▶ _WHAT NEEDS TO BE DONE_: Collect all lines containing the word "Planung" from the data.

▶ _DATA TO PROCESS_:
-=-=-

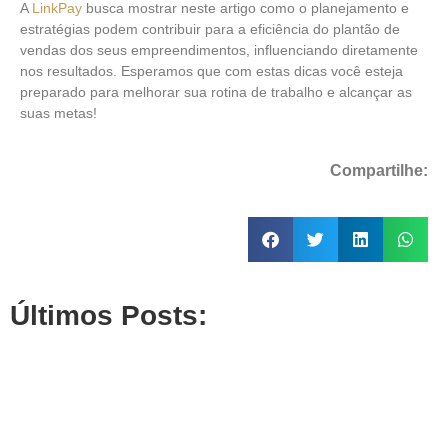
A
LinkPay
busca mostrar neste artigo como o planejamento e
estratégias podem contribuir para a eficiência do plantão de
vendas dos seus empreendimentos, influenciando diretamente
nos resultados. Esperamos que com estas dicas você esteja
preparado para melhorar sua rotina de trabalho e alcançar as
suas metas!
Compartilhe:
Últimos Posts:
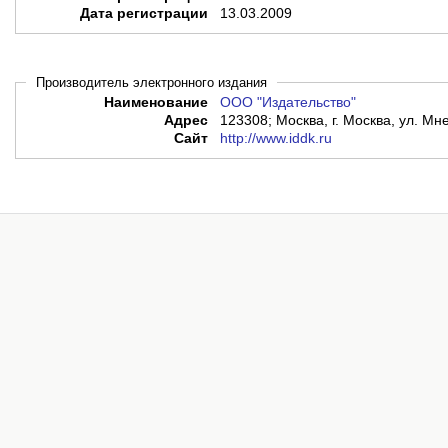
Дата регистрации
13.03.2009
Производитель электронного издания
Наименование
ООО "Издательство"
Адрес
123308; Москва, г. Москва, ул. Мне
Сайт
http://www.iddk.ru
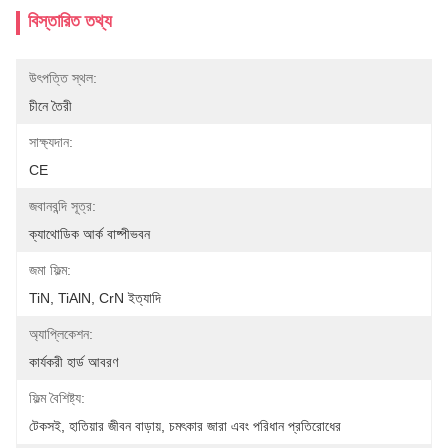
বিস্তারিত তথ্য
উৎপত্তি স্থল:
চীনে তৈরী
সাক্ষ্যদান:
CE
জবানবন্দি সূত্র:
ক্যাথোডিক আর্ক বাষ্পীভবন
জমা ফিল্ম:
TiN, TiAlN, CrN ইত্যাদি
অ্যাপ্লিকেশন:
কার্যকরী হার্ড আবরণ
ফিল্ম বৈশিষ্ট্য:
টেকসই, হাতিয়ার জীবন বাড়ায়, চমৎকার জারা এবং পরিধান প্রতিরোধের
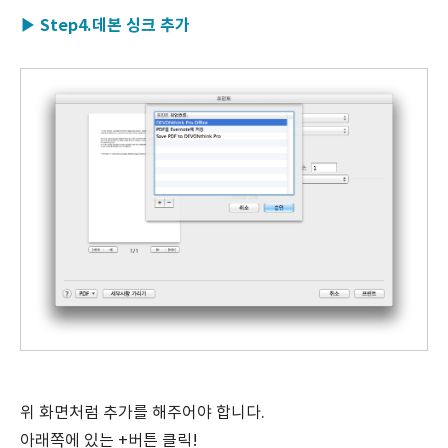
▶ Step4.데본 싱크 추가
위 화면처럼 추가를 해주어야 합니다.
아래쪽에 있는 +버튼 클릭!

-=-=-

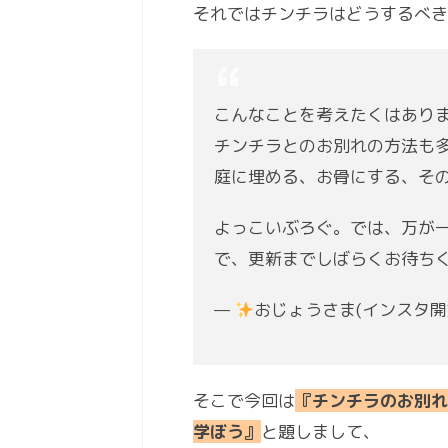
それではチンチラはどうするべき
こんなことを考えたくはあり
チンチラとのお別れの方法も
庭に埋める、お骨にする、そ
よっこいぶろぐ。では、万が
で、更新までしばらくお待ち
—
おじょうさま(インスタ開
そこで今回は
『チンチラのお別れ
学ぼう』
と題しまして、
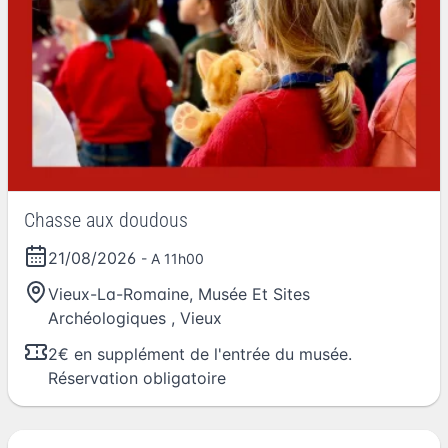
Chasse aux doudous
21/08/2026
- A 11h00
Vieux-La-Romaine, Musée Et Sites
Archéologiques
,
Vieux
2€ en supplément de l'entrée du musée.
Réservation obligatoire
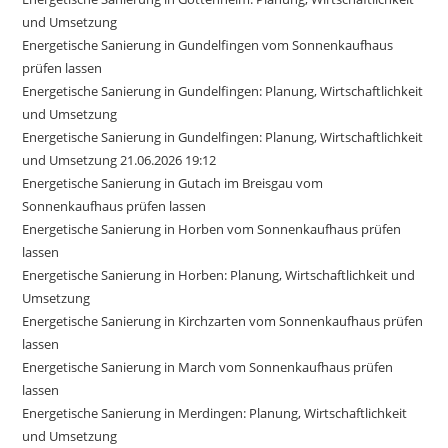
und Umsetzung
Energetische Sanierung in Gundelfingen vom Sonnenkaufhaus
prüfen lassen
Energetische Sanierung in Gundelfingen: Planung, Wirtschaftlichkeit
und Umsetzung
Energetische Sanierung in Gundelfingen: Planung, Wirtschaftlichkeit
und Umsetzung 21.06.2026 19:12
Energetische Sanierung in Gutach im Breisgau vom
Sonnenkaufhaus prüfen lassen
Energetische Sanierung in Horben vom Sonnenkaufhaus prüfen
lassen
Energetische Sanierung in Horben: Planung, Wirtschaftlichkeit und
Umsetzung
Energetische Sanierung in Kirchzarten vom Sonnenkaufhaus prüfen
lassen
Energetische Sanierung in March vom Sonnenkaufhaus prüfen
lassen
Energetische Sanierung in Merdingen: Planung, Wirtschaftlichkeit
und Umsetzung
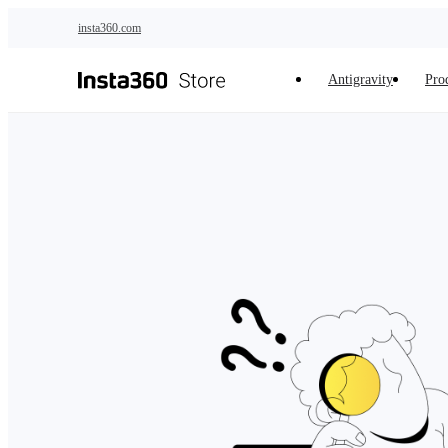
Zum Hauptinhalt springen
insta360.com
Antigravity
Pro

-=-=-

▶ _WRITTEN ANSWER_:
Energetische Sanierung in Gundelfingen: Planung, Wirtschaftlichkeit
Energetische Sanierung in Gundelfingen: Planung, Wirtschaftlichkeit
Energetische Sanierung in Horben: Planung, Wirtschaftlichkeit und
Energetische Sanierung in Merdingen: Planung, Wirtschaftlichkeit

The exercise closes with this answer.